### Problem statement
Please print the data again exactly as given.

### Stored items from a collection
[Start of Attachment]
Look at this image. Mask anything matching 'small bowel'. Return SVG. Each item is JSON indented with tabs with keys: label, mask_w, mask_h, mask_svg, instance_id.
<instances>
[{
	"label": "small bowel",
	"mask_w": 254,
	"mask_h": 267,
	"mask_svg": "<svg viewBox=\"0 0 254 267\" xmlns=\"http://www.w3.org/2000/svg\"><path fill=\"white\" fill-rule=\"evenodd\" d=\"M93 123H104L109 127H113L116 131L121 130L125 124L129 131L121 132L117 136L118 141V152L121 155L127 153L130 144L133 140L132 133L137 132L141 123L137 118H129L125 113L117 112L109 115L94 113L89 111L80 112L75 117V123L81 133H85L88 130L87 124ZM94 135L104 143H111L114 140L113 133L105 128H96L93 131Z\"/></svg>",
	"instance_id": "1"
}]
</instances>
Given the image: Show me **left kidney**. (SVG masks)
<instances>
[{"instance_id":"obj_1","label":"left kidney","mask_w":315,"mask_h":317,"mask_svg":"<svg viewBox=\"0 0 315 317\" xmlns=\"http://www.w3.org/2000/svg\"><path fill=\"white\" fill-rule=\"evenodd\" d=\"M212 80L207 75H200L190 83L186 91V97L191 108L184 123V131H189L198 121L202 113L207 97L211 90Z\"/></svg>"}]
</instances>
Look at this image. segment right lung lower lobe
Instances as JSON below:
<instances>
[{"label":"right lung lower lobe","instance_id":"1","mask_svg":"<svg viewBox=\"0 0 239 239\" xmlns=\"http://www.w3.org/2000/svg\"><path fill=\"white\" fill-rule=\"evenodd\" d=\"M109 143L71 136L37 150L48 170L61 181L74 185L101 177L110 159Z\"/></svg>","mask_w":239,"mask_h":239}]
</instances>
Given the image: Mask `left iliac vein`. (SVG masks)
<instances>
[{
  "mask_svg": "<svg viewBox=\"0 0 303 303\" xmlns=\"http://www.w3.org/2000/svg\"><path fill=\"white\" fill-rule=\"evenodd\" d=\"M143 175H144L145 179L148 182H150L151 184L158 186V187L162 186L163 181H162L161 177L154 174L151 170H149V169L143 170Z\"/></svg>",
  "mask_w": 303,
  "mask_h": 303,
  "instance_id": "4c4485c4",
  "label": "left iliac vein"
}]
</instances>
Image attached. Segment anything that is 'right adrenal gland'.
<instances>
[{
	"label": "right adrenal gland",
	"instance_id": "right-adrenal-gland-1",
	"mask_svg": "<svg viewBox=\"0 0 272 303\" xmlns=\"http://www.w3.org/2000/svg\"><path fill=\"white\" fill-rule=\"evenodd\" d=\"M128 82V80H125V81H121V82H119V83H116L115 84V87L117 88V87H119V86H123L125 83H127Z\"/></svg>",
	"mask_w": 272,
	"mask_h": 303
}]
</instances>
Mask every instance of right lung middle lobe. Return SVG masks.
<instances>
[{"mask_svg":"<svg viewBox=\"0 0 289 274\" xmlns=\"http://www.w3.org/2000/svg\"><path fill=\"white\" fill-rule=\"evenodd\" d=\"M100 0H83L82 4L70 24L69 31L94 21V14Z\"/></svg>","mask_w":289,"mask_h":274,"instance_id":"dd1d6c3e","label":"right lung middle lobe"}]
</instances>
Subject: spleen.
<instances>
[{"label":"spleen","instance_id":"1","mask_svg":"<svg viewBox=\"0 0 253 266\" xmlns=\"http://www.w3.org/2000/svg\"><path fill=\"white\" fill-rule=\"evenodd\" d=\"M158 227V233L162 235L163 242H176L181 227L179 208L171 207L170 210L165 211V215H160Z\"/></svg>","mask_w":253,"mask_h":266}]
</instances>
[End of Attachment]
### Answer area
Look at this image. Mask anything matching 'small bowel'. Return SVG. Each item is JSON indented with tabs with keys: label, mask_w, mask_h, mask_svg, instance_id.
<instances>
[{
	"label": "small bowel",
	"mask_w": 254,
	"mask_h": 267,
	"mask_svg": "<svg viewBox=\"0 0 254 267\" xmlns=\"http://www.w3.org/2000/svg\"><path fill=\"white\" fill-rule=\"evenodd\" d=\"M93 123H104L109 127H113L116 131L121 130L125 124L129 131L121 132L117 136L118 141V152L121 155L127 153L130 144L133 140L132 133L137 132L141 123L137 118H129L125 113L117 112L109 115L94 113L89 111L80 112L75 117V123L81 133H85L88 130L87 124ZM94 135L104 143H111L114 140L113 133L105 128H96L93 131Z\"/></svg>",
	"instance_id": "1"
}]
</instances>
Given the image: Show me **left kidney**. (SVG masks)
<instances>
[{"instance_id":"obj_1","label":"left kidney","mask_w":315,"mask_h":317,"mask_svg":"<svg viewBox=\"0 0 315 317\" xmlns=\"http://www.w3.org/2000/svg\"><path fill=\"white\" fill-rule=\"evenodd\" d=\"M212 80L207 75H200L190 83L186 91V97L191 108L184 123V131H189L198 121L202 113L207 97L211 90Z\"/></svg>"}]
</instances>
Look at this image. segment right lung lower lobe
Instances as JSON below:
<instances>
[{"label":"right lung lower lobe","instance_id":"1","mask_svg":"<svg viewBox=\"0 0 239 239\" xmlns=\"http://www.w3.org/2000/svg\"><path fill=\"white\" fill-rule=\"evenodd\" d=\"M109 143L71 136L37 150L48 170L61 181L74 185L101 177L110 159Z\"/></svg>","mask_w":239,"mask_h":239}]
</instances>
Given the image: Mask `left iliac vein`. (SVG masks)
<instances>
[{
  "mask_svg": "<svg viewBox=\"0 0 303 303\" xmlns=\"http://www.w3.org/2000/svg\"><path fill=\"white\" fill-rule=\"evenodd\" d=\"M143 175H144L145 179L148 182H150L151 184L158 186V187L162 186L163 181H162L161 177L154 174L151 170H149V169L143 170Z\"/></svg>",
  "mask_w": 303,
  "mask_h": 303,
  "instance_id": "4c4485c4",
  "label": "left iliac vein"
}]
</instances>
Image attached. Segment anything that is 'right adrenal gland'.
<instances>
[{
	"label": "right adrenal gland",
	"instance_id": "right-adrenal-gland-1",
	"mask_svg": "<svg viewBox=\"0 0 272 303\" xmlns=\"http://www.w3.org/2000/svg\"><path fill=\"white\" fill-rule=\"evenodd\" d=\"M128 82V80H125V81H121V82H119V83H116L115 84V87L117 88V87H119V86H123L125 83H127Z\"/></svg>",
	"mask_w": 272,
	"mask_h": 303
}]
</instances>
Mask every instance of right lung middle lobe. Return SVG masks.
<instances>
[{"mask_svg":"<svg viewBox=\"0 0 289 274\" xmlns=\"http://www.w3.org/2000/svg\"><path fill=\"white\" fill-rule=\"evenodd\" d=\"M100 0H83L82 4L70 24L69 31L94 21V14Z\"/></svg>","mask_w":289,"mask_h":274,"instance_id":"dd1d6c3e","label":"right lung middle lobe"}]
</instances>
Subject: spleen.
<instances>
[{"label":"spleen","instance_id":"1","mask_svg":"<svg viewBox=\"0 0 253 266\" xmlns=\"http://www.w3.org/2000/svg\"><path fill=\"white\" fill-rule=\"evenodd\" d=\"M158 227V233L162 235L163 242H176L181 227L179 208L171 207L170 210L165 211V215H160Z\"/></svg>","mask_w":253,"mask_h":266}]
</instances>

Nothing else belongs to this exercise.